### Exercise directions
The full listing, from first line to last, should be set down again exactly.

### The input
_ _ _ _ _
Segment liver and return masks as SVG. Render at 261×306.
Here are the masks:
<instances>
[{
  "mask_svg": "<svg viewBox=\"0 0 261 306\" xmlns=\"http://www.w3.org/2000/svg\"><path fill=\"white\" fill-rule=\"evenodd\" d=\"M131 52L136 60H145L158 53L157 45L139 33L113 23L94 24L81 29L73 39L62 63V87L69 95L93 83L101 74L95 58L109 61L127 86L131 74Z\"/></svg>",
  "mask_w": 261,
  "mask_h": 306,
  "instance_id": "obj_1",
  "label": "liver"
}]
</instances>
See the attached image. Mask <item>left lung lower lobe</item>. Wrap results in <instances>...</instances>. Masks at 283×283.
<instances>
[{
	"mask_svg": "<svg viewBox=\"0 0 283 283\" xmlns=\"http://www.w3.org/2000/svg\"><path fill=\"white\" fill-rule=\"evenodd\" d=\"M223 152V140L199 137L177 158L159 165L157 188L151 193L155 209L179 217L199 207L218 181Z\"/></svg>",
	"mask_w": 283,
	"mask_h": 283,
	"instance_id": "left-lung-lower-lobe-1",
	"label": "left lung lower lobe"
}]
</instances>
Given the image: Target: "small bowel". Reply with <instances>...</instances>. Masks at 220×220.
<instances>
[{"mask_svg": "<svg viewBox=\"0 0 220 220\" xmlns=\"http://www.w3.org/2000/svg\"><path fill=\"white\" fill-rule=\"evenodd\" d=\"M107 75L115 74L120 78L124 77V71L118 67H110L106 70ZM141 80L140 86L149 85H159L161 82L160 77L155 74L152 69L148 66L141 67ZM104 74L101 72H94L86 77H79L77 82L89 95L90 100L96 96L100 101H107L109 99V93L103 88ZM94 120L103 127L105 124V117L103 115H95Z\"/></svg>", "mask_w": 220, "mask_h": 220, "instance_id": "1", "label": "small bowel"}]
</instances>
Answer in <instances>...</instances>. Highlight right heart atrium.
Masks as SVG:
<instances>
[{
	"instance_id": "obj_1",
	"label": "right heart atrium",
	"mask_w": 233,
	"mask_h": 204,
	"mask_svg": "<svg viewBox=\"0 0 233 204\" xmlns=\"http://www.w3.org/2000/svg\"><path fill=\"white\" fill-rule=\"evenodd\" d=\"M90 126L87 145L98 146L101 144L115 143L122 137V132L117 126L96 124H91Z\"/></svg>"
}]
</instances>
_ _ _ _ _
### Answer space
Segment liver and return masks as SVG. Render at 261×306.
Here are the masks:
<instances>
[{
  "mask_svg": "<svg viewBox=\"0 0 261 306\" xmlns=\"http://www.w3.org/2000/svg\"><path fill=\"white\" fill-rule=\"evenodd\" d=\"M131 52L136 60H145L158 53L157 45L139 33L113 23L94 24L81 29L73 39L62 63V87L69 95L93 83L101 74L95 58L109 61L127 86L131 74Z\"/></svg>",
  "mask_w": 261,
  "mask_h": 306,
  "instance_id": "obj_1",
  "label": "liver"
}]
</instances>
See the attached image. Mask <item>left lung lower lobe</item>. Wrap results in <instances>...</instances>. Masks at 283×283.
<instances>
[{
	"mask_svg": "<svg viewBox=\"0 0 283 283\" xmlns=\"http://www.w3.org/2000/svg\"><path fill=\"white\" fill-rule=\"evenodd\" d=\"M223 152V140L199 137L177 158L159 165L157 188L151 193L155 209L179 217L199 207L218 181Z\"/></svg>",
	"mask_w": 283,
	"mask_h": 283,
	"instance_id": "left-lung-lower-lobe-1",
	"label": "left lung lower lobe"
}]
</instances>
Given the image: Target: "small bowel". Reply with <instances>...</instances>. Masks at 220×220.
<instances>
[{"mask_svg": "<svg viewBox=\"0 0 220 220\" xmlns=\"http://www.w3.org/2000/svg\"><path fill=\"white\" fill-rule=\"evenodd\" d=\"M107 75L115 74L120 78L124 77V71L118 67H110L106 70ZM141 80L140 86L149 85H159L161 82L160 77L155 74L152 69L148 66L141 67ZM104 74L101 72H94L86 77H79L77 82L89 95L90 100L96 96L100 101H107L109 99V93L103 88ZM94 120L103 127L105 124V117L103 115H95Z\"/></svg>", "mask_w": 220, "mask_h": 220, "instance_id": "1", "label": "small bowel"}]
</instances>
Answer in <instances>...</instances>. Highlight right heart atrium.
Masks as SVG:
<instances>
[{
	"instance_id": "obj_1",
	"label": "right heart atrium",
	"mask_w": 233,
	"mask_h": 204,
	"mask_svg": "<svg viewBox=\"0 0 233 204\" xmlns=\"http://www.w3.org/2000/svg\"><path fill=\"white\" fill-rule=\"evenodd\" d=\"M90 126L87 145L98 146L101 144L115 143L122 137V132L117 126L96 124H91Z\"/></svg>"
}]
</instances>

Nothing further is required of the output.